For his accomplishments in research and education, Ascher was recognized by numerous awards and honors. From the American Society of Mechanical Engineers, he received the Charles Russ Richards Memorial Award for outstanding achievement by a young researcher in 1960, and the Worcester Reed Warner Medal in 1965 for “outstanding contribution to the permanent literature of engineering.” In recognition of his educational contributions, he was awarded the Lamme Medal in 1977 from the American Society for Engineering Education. He was elected to the National Academy of Sciences in 1967 and the National Academy of Engineering in 1974. He had a long association with the Technion, the Israel Institute of Technology, where he received an honorary doctorate and served on the board of governors for 20 years.

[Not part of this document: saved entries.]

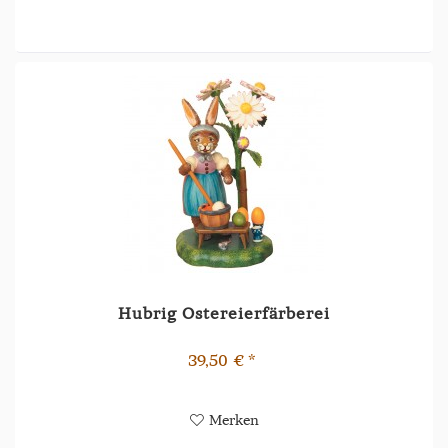
Hubrig Ostereierfärberei
39,50 € *
Merken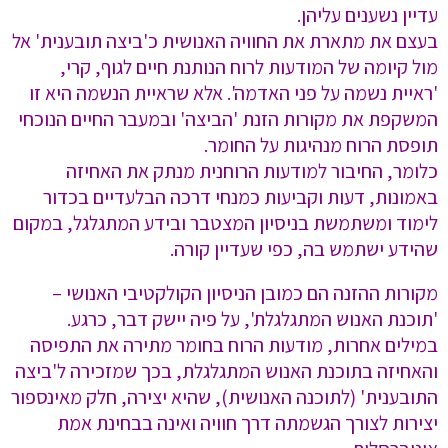
עדיין נשענים עליהן.
בעצם את מתארת את החוויה האנושית כ'ביצה תובענית' אל
מול קיומה של המודעות לרוח הנותנת חיים לגוף, קרי,
'ראיית נשמה על פני האדמה'. אלא שראיית הנשמה היא זו
המשקפת את מקורות הזנת 'הביצה' ובמעבר החיים הנוכחי
תופסת הרוח מנהיגות על החומר.
כלומר, החיבור למודעות הרוחנית מנתק את האחיזה
באמונות, דעות וקביעות כמנחי דרכה הבלעדיים בכדור
לימוד ומשתמשת בניסיון המצטבר ובידע המתגלגל, במקום
שהידע ישתמש בה, כפי שעדיין קורה.
מקורות ההזנה הם כמובן הניסיון הקולקטיבי האנושי –
'תוכנת האנוש המתגלגלת', על פיה יישק דבר, כרגע.
במילים אחרות, מודעות הרוח בחומר מתירה את התפיסה
והאחיזה בתוכנת האנוש המתגלגלת, בכך שמזכירה ל'ביצה
התובענית' (לתוכנה האנושית), שהיא יצירה, חלק מאינספור
יצירות לצורך הגשמתה דרך חוויה ואינה בבחינת אמת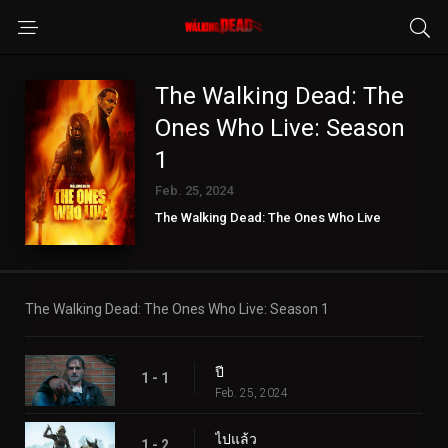
The Walking Dead: The
Ones Who Live: Season
1
Feb. 25, 2024
The Walking Dead: The Ones Who Live
The Walking Dead: The Ones Who Live: Season 1
ปี
1 - 1
Feb. 25, 2024
ไปแล้ว
1 - 2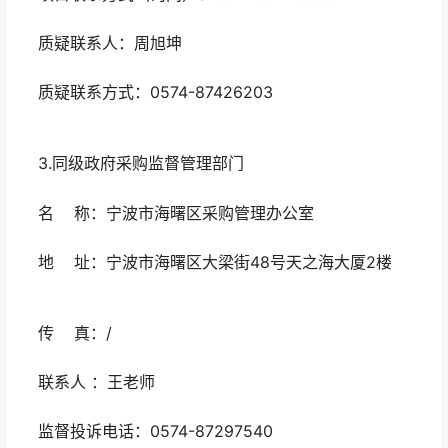
质疑联系人：周旭坤
质疑联系方式：0574-87426203
3.同级政府采购监督管理部门
名 称：宁波市海曙区采购管理办公室
地 址：宁波市海曙区大梁街48号天之海大厦2楼
传 真：/
联系人 ：王老师
监督投诉电话：0574-87297540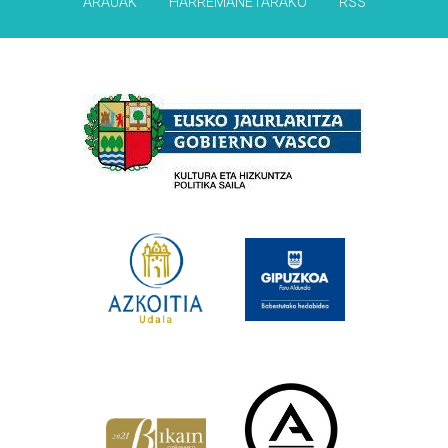
ARAUAK
HARREMANETARAKO
RSS
Babesleak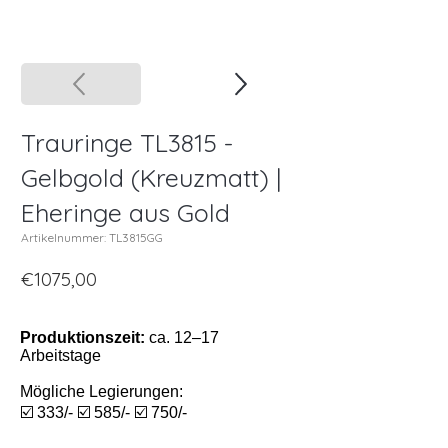
Trauringe TL3815 -
Gelbgold (Kreuzmatt) |
Eheringe aus Gold
Artikelnummer: TL3815GG
€1075,00
Produktionszeit:
ca. 12–17
Arbeitstage
Mögliche Legierungen:
☑️ 333/- ☑️ 585/- ☑️ 750/-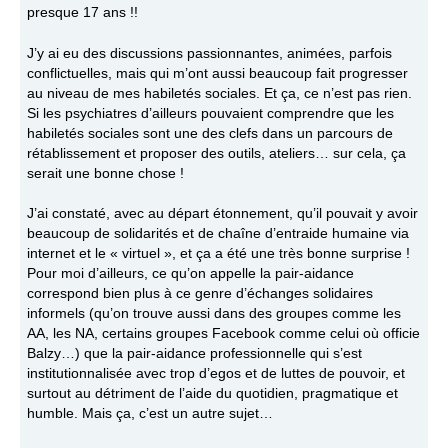
presque 17 ans !!
J’y ai eu des discussions passionnantes, animées, parfois
conflictuelles, mais qui m’ont aussi beaucoup fait progresser
au niveau de mes habiletés sociales. Et ça, ce n’est pas rien.
Si les psychiatres d’ailleurs pouvaient comprendre que les
habiletés sociales sont une des clefs dans un parcours de
rétablissement et proposer des outils, ateliers… sur cela, ça
serait une bonne chose !
J’ai constaté, avec au départ étonnement, qu’il pouvait y avoir
beaucoup de solidarités et de chaîne d’entraide humaine via
internet et le « virtuel », et ça a été une très bonne surprise !
Pour moi d’ailleurs, ce qu’on appelle la pair-aidance
correspond bien plus à ce genre d’échanges solidaires
informels (qu’on trouve aussi dans des groupes comme les
AA, les NA, certains groupes Facebook comme celui où officie
Balzy…) que la pair-aidance professionnelle qui s’est
institutionnalisée avec trop d’egos et de luttes de pouvoir, et
surtout au détriment de l’aide du quotidien, pragmatique et
humble. Mais ça, c’est un autre sujet…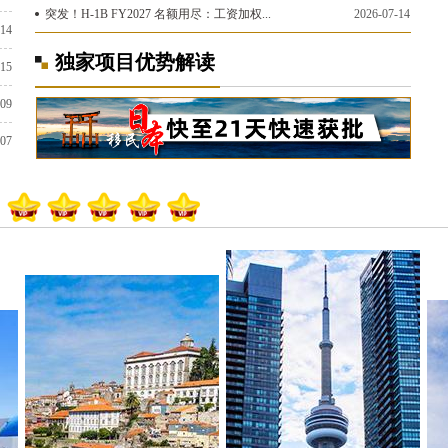
突发！H-1B FY2027 名额用尽：工资加权...
2026-07-14
-14
独家项目优势解读
-15
-09
-07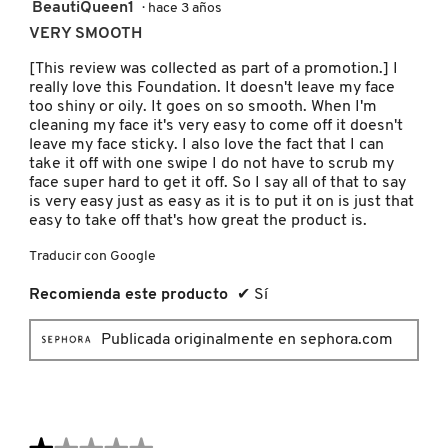
SKIN 1004
5
BeautiQueen1
·
hace 3 años
de
VERY SMOOTH
5
estrellas.
[This review was collected as part of a promotion.] I
SMASHBOX
really love this Foundation. It doesn't leave my face
too shiny or oily. It goes on so smooth. When I'm
cleaning my face it's very easy to come off it doesn't
SOL DE JANEIRO
leave my face sticky. I also love the fact that I can
take it off with one swipe I do not have to scrub my
face super hard to get it off. So I say all of that to say
SUPERGOOP!
is very easy just as easy as it is to put it on is just that
easy to take off that's how great the product is.
Traducir con Google
THE INKEY LIST
Recomienda este producto
✔
Sí
THE ORDINARY
Publicada originalmente en sephora.com
TOCOBO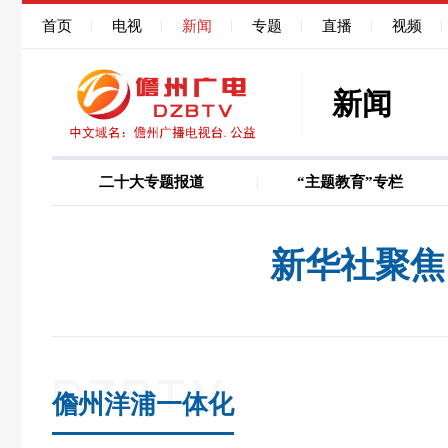
首页
电视
新闻
专题
直播
视频
新闻
二十大专题报道
“主题教育”专栏
图说
巩固深化作风能力
新华社聚焦
儋州洋浦一体化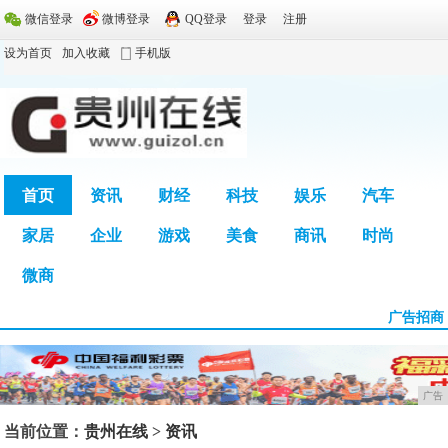
微信登录
微博登录
QQ登录
登录
注册
设为首页
加入收藏
手机版
首页
资讯
财经
科技
娱乐
汽车
家居
企业
游戏
美食
商讯
时尚
广告
微商
广告招商
广告
当前位置：
贵州在线
>
资讯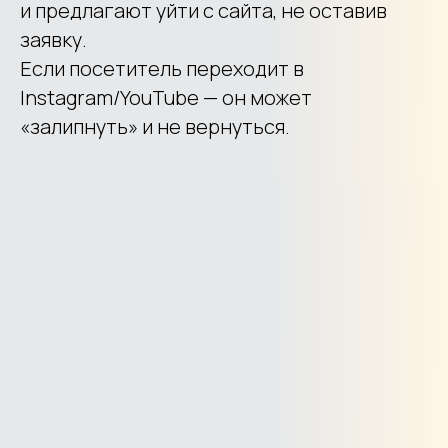
и предлагают уйти с сайта, не оставив
заявку.
Если посетитель переходит в
Instagram/YouTube — он может
«залипнуть» и не вернуться.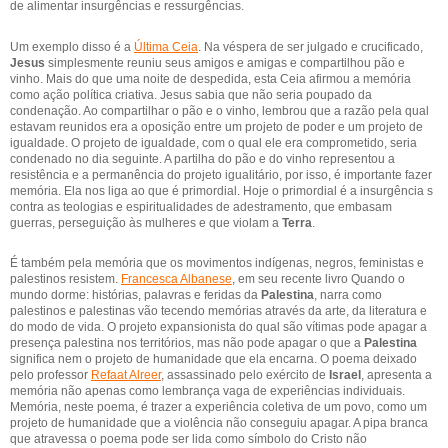
de alimentar insurgências e ressurgências.
Um exemplo disso é a
Última Ceia
. Na véspera de ser julgado e crucificado,
Jesus
simplesmente reuniu seus amigos e amigas e compartilhou pão e
vinho. Mais do que uma noite de despedida, esta Ceia afirmou a memória
como ação política criativa. Jesus sabia que não seria poupado da
condenação. Ao compartilhar o pão e o vinho, lembrou que a razão pela qual
estavam reunidos era a oposição entre um projeto de poder e um projeto de
igualdade. O projeto de igualdade, com o qual ele era comprometido, seria
condenado no dia seguinte. A partilha do pão e do vinho representou a
resistência e a permanência do projeto igualitário, por isso, é importante fazer
memória. Ela nos liga ao que é primordial. Hoje o primordial é a insurgência s
contra as teologias e espiritualidades de adestramento, que embasam
guerras, perseguição às mulheres e que violam a
Terra
.
É também pela memória que os movimentos indígenas, negros, feministas e
palestinos resistem.
Francesca Albanese
, em seu recente livro Quando o
mundo dorme: histórias, palavras e feridas da
Palestina
, narra como
palestinos e palestinas vão tecendo memórias através da arte, da literatura e
do modo de vida. O projeto expansionista do qual são vítimas pode apagar a
presença palestina nos territórios, mas não pode apagar o que a
Palestina
significa nem o projeto de humanidade que ela encarna. O poema deixado
pelo professor
Refaat Alreer
, assassinado pelo exército de
Israel
, apresenta a
memória não apenas como lembrança vaga de experiências individuais.
Memória, neste poema, é trazer a experiência coletiva de um povo, como um
projeto de humanidade que a violência não conseguiu apagar. A pipa branca
que atravessa o poema pode ser lida como símbolo do Cristo não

In Ascher’s “other” life, he was a patron of the arts, especially the Boston Symphony Orchestra, which he attended regularly. When he could not attend himself, he generously passed his tickets on to his appreciative students, and I was pleased to be a beneficiary of his generosity. He was a gentle individual but did not shy away from speaking his mind in his interactions with either students or colleagues. His comments were always astute and reflective of his deep understanding of the fundamental concepts of fluid mechanics. He was held in the greatest respect by all who came to know him.
His daughter Mary Handel says:
The essay has enlightened me regarding my father’s academic activities. He was so devoted to his children and grandchildren and their activities that I was not thoroughly aware of how he spent his time at MIT. He was always available to be with us and never seemed pressed for time. His hobbies of gardening, squash, and the archeology of Israel also gave him great pleasure.